Buddha
(Founding Figure)
Gautama Buddha, also known as Siddhartha Gautama, Shakyamuni Buddha, or simply the Buddha, after the title of Buddha, was an ascetic and sage, on whose teachings Buddhism was founded. He is believed to have lived and taught mostly in the eastern part of ancient India sometime between the sixth and fourth centuries BCE.
Gautama taught a Middle Way between sensual indulgence and the severe asceticism found in the srama?a movement common in his region. He later taught throughout other regions of eastern India such as Magadha and Kosala.
Gautama is the primary figure in Buddhism. He is recognized by Buddhists as an enlightened teacher who attained full Buddhahood, and shared his insights to help sentient beings end rebirth and suffering. Accounts of his life, discourses, and monastic rules are believed by Buddhists to have been summarized after his death and memorized by his followers. Various collections of teachings attributed to him were passed down by oral tradition and first committed to writing about 400 years later.
Top 10 Buddha Quotes
The mind is everything. What you think you become.
There is nothing so disobedient as an undisciplined mind, and there is nothing so obedient as a disciplined mind.
Peace comes from within. Do not seek it without.
Three things cannot be long hidden: the sun, the moon, and the truth.
The only real failure in life is not to be true to the best one knows.
You will not be punished for your anger, you will be punished by your anger.
A man is not called wise because he talks and talks again; but if he is peaceful, loving and fearless.
Nothing ever exists entirely alone; everything is in relation to everything else.
As you walk and eat and travel, be where you are. Otherwise you will miss most of your life.
It is a man’s own mind, not his enemy or foe, that lures him to evil ways.
The Buddhist tradition regards Lumbini, in present-day Nepal to be the birthplace of the Buddha. He grew up in Kapilavastu. The exact site of ancient Kapilavastu is unknown. It may have been either Piprahwa, Uttar Pradesh, present-day India, or Tilaurakot, present-day Nepal. Both places belonged to the Sakya territory, and are located only 15 miles apart.
Gautama was born as a Kshatriya, the son of Suddhodana, "an elected chief of the Shakya clan", whose capital was Kapilavastu, and who were later annexed by the growing Kingdom of Kosala during the Buddha's lifetime. Gautama was the family name. His mother, Maya (Mayadevi), Suddhodana's wife, was a Koliyan princess. Legend has it that, on the night Siddhartha was conceived, Queen Maya dreamt that a white elephant with six white tusks entered her right side, and ten months later Siddhartha was born. As was the Shakya tradition, when his mother Queen Maya became pregnant, she left Kapilvastu for her father's kingdom to give birth. However, her son is said to have been born on the way, at Lumbini, in a garden beneath a sal tree.

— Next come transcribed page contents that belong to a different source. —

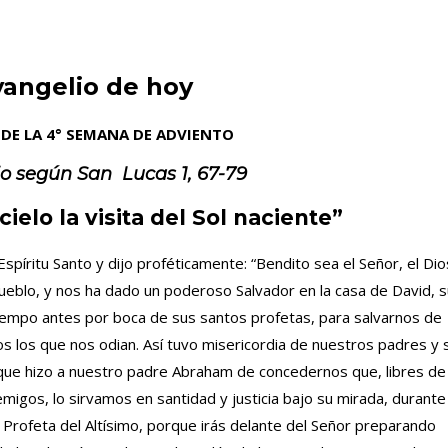
vangelio de hoy
DE LA 4° SEMANA DE ADVIENTO
io según San
Lucas 1, 67-79
cielo la visita del Sol naciente”
Espíritu Santo y dijo proféticamente: “Bendito sea el Señor, el Dio
 Pueblo, y nos ha dado un poderoso Salvador en la casa de David, 
iempo antes por boca de sus santos profetas, para salvarnos de
 los que nos odian. Así tuvo misericordia de nuestros padres y 
 que hizo a nuestro padre Abraham de concedernos que, libres de
igos, lo sirvamos en santidad y justicia bajo su mirada, durante
o Profeta del Altísimo, porque irás delante del Señor preparando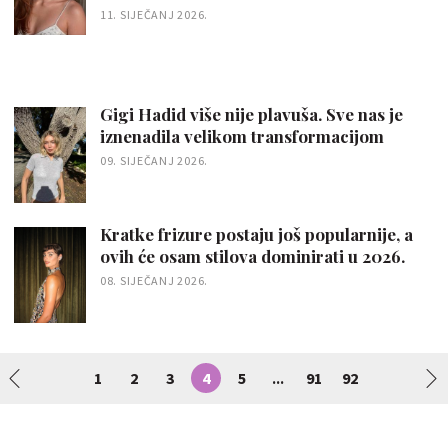
11. SIJEČANJ 2026.
Gigi Hadid više nije plavuša. Sve nas je
iznenadila velikom transformacijom
09. SIJEČANJ 2026.
Kratke frizure postaju još popularnije, a
ovih će osam stilova dominirati u 2026.
08. SIJEČANJ 2026.
1
2
3
4
5
91
92
...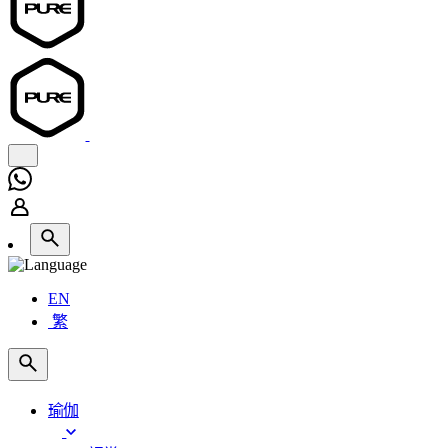
EN
繁
瑜伽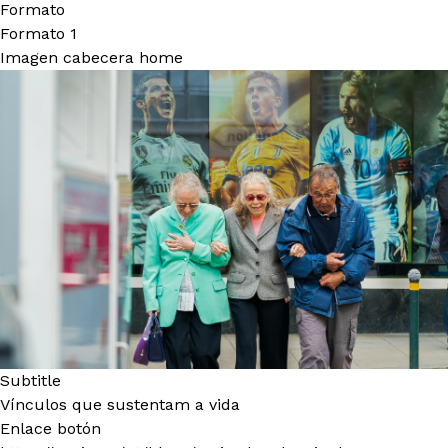
Formato
Formato 1
Imagen cabecera home
Subtitle
Vínculos que sustentam a vida
Enlace botón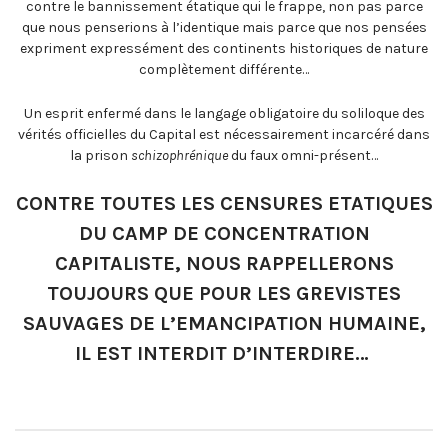
contre le bannissement étatique qui le frappe, non pas parce
que nous penserions à l’identique mais parce que nos pensées
expriment expressément des continents historiques de nature
complètement différente…
Un esprit enfermé dans le langage obligatoire du soliloque des
vérités officielles du Capital est nécessairement incarcéré dans
la prison
schizophrénique
du faux omni-présent…
CONTRE TOUTES LES CENSURES ETATIQUES
DU CAMP DE CONCENTRATION
CAPITALISTE, NOUS RAPPELLERONS
TOUJOURS QUE POUR LES GREVISTES
SAUVAGES DE L’EMANCIPATION HUMAINE,
IL EST INTERDIT D’INTERDIRE…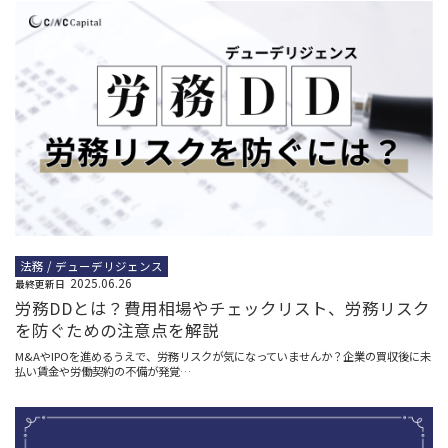
法務 / デューデリジェンス
2025.06.26
最終更新日
労務DDとは？費用相場やチェックリスト、労務リスク
を防ぐための注意点を解説
M&AやIPOを進めるうえで、労務リスクが気になっていませんか？企業の買収後に未
払い賃金や労働契約の不備が発覚…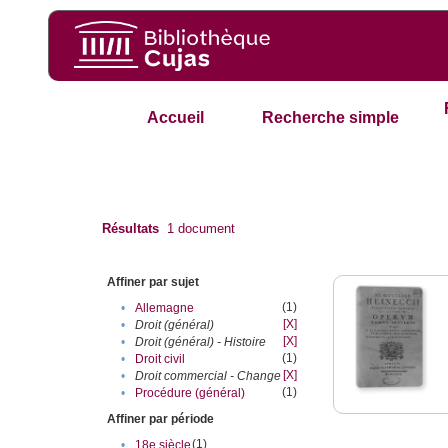
Accueil
Recherche simple
Résultats
1
document
Affiner par sujet
(1)
•
Allemagne
[X]
•
Droit (général)
[X]
•
Droit (général) - Histoire
(1)
•
Droit civil
[X]
•
Droit commercial - Change
(1)
•
Procédure (général)
Affiner par période
(1)
•
18e siècle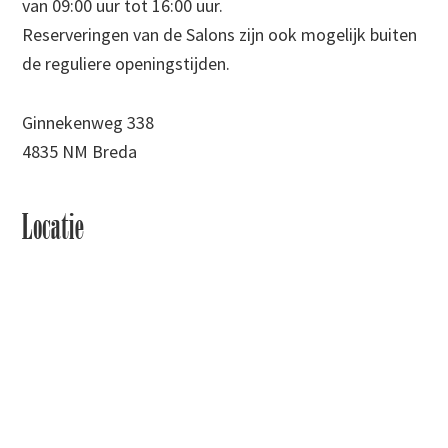
van 09:00 uur tot 16:00 uur.
Reserveringen van de Salons zijn ook mogelijk buiten
de reguliere openingstijden.
Ginnekenweg 338
4835 NM Breda
Locatie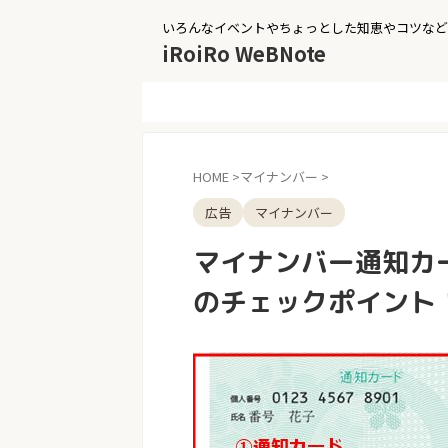
いろんなイベントやちょっとした知恵やコツなど
iRoiRo WeBNote
HOME
>
マイナンバー
>
広告
マイナンバー
マイナンバー通知カ
のチェックポイント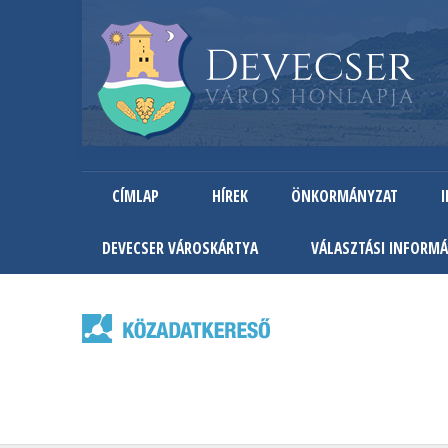
CÍMLAP
HÍREK
ÖNKORMÁNYZAT
DEVECSER VÁROSKÁRTYA
VÁLASZTÁSI INFORMÁ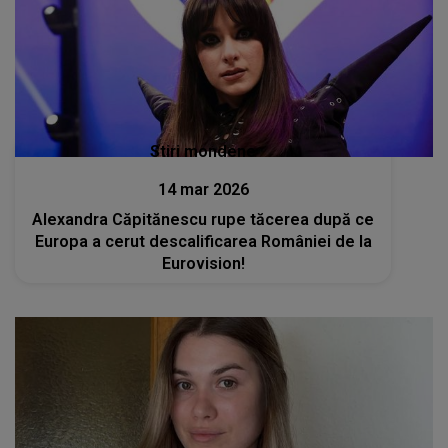
Stiri mondene
14 mar 2026
Alexandra Căpitănescu rupe tăcerea după ce
Europa a cerut descalificarea României de la
Eurovision!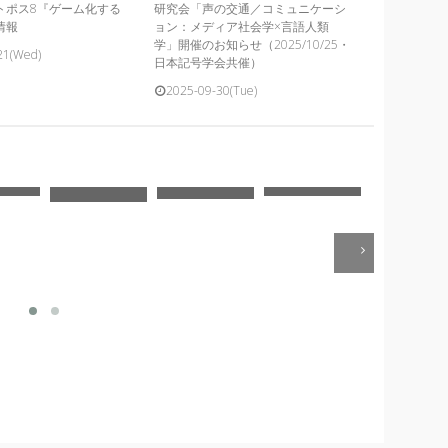
トポス8『ゲーム化する
研究会「声の交通／コミュニケーシ
情報
ョン：メディア社会学×言語人類
学」開催のお知らせ（2025/10/25・
21(Wed)
日本記号学会共催）
2025-09-30(Tue)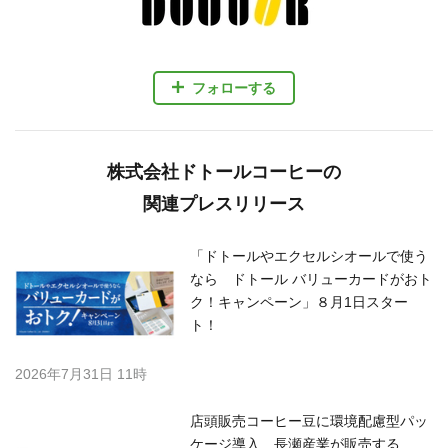
フォローする
株式会社ドトールコーヒーの
関連プレスリリース
「ドトールやエクセルシオールで使う
なら ドトール バリューカードがおト
ク！キャンペーン」８月1日スター
ト！
2026年7月31日 11時
店頭販売コーヒー豆に環境配慮型パッ
ケージ導入 長瀬産業が販売する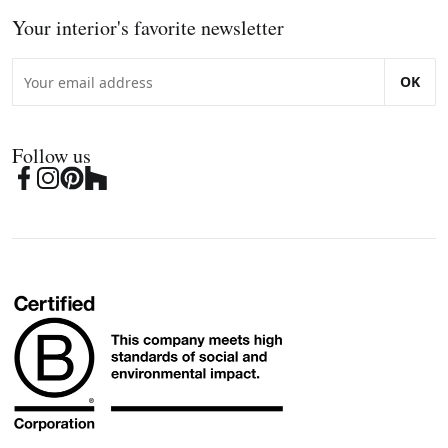
Your interior's favorite newsletter
OK
Follow us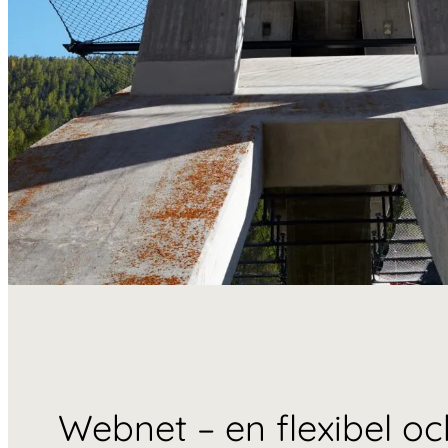
Webnet – en flexibel oc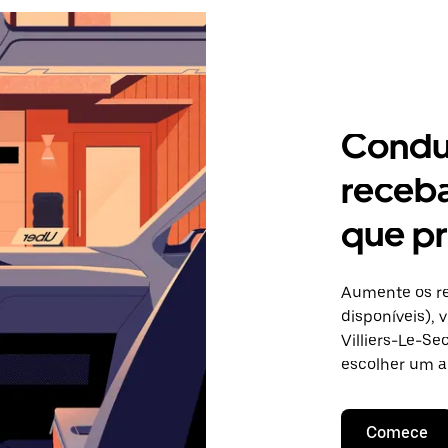
Condu
receb
que pr
Aumente os re
disponíveis),
Villiers-Le-Se
escolher um a
Comece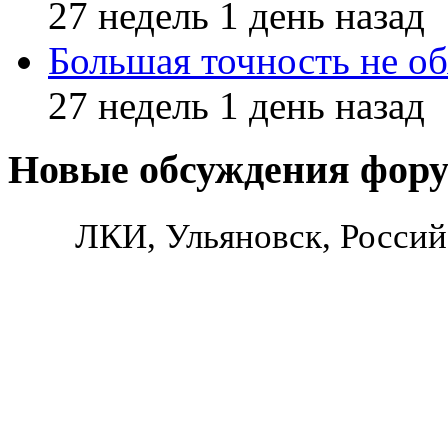
27 недель 1 день назад
Большая точность не об
27 недель 1 день назад
Новые обсуждения фор
ЛКИ, Ульяновск, Россий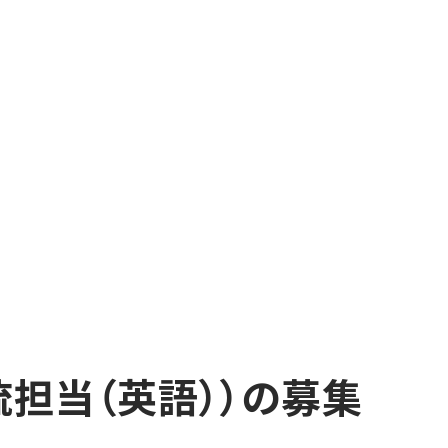
担当（英語））の募集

The day of the Buddha's birth is widely celebrated in Theravada countries as Vesak. Buddha's Birthday is called Buddha Purnima in Nepal, Bangladesh, and India as he is believed to have been born on a full moon day. Various sources hold that the Buddha's mother died at his birth, a few days or seven days later. The infant was given the name Siddhartha (Pali: Siddhattha), meaning "he who achieves his aim". During the birth celebrations, the hermit seer Asita journeyed from his mountain abode and announced that the child would either become a great king (chakravartin) or a great sadhu. By traditional account,[which?] this occurred after Siddhartha placed his feet in Asita's hair and Asita examined the birthmarks. Suddhodana held a naming ceremony on the fifth day, and invited eight Brahmin scholars to read the future. All gave a dual prediction that the baby would either become a great king or a great holy man. Kondañña, the youngest, and later to be the first arhat other than the Buddha, was reputed to be the only one who unequivocally predicted that Siddhartha would become a Buddha.While later tradition and legend characterized Suddhodana as a hereditary monarch, the descendant of the Suryavansha (Solar dynasty) of Ik?vaku (Pali: Okkaka), many scholars think that Suddhodana was the elected chief of a tribal confederacy.
Early texts suggest that Gautama was not familiar with the dominant religious teachings of his time until he left on his religious quest, which is said to have been motivated by existential concern for the human condition. The state of the Shakya clan was not a monarchy, and seems to have been structured either as an oligarchy, or as a form of republic. The more egalitarian gana-sangha form of government, as a political alternative to the strongly hierarchical kingdoms, may have influenced the development of the sramanic Jain and Buddhist sanghas, where monarchies tended toward Vedic Brahmanism.